TASK PROMPT: Your task is to transcribe the entries below exactly, beginning with the line containing "Operating expenses were" and ending with the final line, and to add nothing else.

(Collected data)
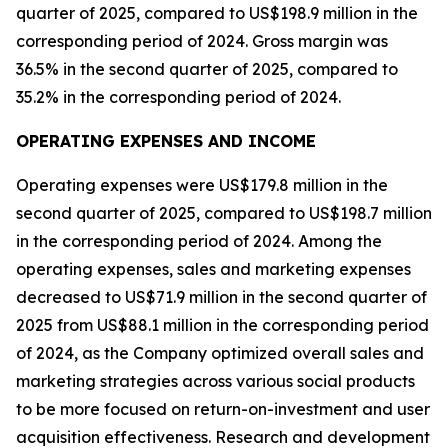
quarter of 2025, compared to US$198.9 million in the
corresponding period of 2024. Gross margin was
36.5% in the second quarter of 2025, compared to
35.2% in the corresponding period of 2024.
OPERATING EXPENSES AND INCOME
Operating expenses were US$179.8 million in the
second quarter of 2025, compared to US$198.7 million
in the corresponding period of 2024. Among the
operating expenses, sales and marketing expenses
decreased to US$71.9 million in the second quarter of
2025 from US$88.1 million in the corresponding period
of 2024, as the Company optimized overall sales and
marketing strategies across various social products
to be more focused on return-on-investment and user
acquisition effectiveness. Research and development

REPLY:
Operating expenses were US$179.8 million in the
second quarter of 2025, compared to US$198.7 million
in the corresponding period of 2024. Among the
operating expenses, sales and marketing expenses
decreased to US$71.9 million in the second quarter of
2025 from US$88.1 million in the corresponding period
of 2024, as the Company optimized overall sales and
marketing strategies across various social products
to be more focused on return-on-investment and user
acquisition effectiveness. Research and development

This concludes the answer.